As societies changed with the rise of private property, women’s condition worsened. Women’s rights were restricted by concerns over property and inheritance. Often, women were treated like property themselves. Beauvoir argues that women fared better and enjoyed more rights in societies like ancient Sparta and Rome, where the government had significant power and the rights of individual families were limited. Even there, however, the state claimed paternal authority over all women.

Because of its suspicion of sexuality and emphasis on ascetism, the emergence of Christianity caused women’s condition to worsen. In the Christian view of the world, Beauvoir argues, “The temptations of the earth, sex, and the devil are incarnated in [women]” (186). In medieval Europe, women were idealized through courtly love, but even courtly love did nothing to improve women’s status.

In the second volume, Beauvoir describes the life of an archetypal woman, from early childhood to old age. Through their education and their experiences with men and with their mothers, women are taught to be passive and encouraged to see themselves as objects for men. Motherhood further forces women to become subordinate to their husbands and to sacrifice what freedom they have. A woman only regains some freedom in old age, but when they do so, “she can find nothing more to do with it” (627).

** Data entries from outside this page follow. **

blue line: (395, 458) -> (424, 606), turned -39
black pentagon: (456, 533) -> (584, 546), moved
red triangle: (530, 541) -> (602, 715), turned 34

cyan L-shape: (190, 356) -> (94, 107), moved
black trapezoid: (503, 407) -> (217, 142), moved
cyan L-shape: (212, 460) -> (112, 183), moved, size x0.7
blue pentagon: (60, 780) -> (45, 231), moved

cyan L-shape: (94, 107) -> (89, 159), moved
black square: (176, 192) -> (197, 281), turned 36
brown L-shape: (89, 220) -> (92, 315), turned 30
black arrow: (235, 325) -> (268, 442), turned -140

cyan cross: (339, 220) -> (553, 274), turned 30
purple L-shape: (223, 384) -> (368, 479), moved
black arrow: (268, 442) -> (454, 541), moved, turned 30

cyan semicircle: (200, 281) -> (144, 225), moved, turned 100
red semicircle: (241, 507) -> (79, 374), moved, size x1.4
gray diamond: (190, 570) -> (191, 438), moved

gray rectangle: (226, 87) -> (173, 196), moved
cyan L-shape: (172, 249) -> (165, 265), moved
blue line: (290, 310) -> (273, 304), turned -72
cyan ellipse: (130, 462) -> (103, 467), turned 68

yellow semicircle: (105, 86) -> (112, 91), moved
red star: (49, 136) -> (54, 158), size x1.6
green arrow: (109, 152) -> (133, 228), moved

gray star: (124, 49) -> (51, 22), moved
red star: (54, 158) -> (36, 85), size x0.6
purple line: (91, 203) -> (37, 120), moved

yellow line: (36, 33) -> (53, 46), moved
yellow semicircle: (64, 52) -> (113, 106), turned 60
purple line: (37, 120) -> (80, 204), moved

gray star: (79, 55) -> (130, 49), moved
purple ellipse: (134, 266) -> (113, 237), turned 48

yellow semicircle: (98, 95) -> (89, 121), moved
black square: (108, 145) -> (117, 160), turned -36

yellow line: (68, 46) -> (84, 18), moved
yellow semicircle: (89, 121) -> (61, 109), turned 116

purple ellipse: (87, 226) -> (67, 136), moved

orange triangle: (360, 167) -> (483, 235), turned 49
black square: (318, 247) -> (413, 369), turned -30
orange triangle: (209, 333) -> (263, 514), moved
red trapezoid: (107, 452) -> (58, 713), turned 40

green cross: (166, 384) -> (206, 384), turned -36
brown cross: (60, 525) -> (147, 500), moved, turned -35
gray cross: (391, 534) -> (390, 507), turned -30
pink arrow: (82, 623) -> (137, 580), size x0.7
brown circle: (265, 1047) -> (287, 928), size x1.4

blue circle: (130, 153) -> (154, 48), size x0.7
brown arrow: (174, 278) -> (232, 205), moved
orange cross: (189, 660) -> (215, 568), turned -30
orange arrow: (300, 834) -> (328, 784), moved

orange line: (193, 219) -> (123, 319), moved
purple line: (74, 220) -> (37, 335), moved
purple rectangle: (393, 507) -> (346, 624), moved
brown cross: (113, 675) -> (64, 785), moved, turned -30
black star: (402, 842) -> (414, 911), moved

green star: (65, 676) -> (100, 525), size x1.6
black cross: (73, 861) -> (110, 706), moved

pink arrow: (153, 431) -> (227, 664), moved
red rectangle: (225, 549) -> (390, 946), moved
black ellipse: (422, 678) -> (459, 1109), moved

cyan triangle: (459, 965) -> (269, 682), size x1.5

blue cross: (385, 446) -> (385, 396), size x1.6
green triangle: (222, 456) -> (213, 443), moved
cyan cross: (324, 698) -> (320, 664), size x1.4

Beauvoir further argues that even women, like lesbians, who defy what is expected of women still lead lives defined by manhood and femininity. Likewise, while sex workers may have some freedom, they are still dependent on men in much the same way wives are. Women in creative fields are also limited by the restrictions their femininity places on them. Beauvoir speculates that, because of these limitations, there could have been no female Franz Kafka or Vincent van Gogh (750).

However, Beauvoir sees the opening of new economic and professional opportunities for women in her time as transformative. At the same time, Beauvoir argues this transformation has yet to happen in any society. Both men and women must perceive each other as true equals. Further, the “moral, social, and cultural consequences” (761) of women’s economic liberation must be fully felt and accepted before women truly come into their own without being defined by their relationship to men.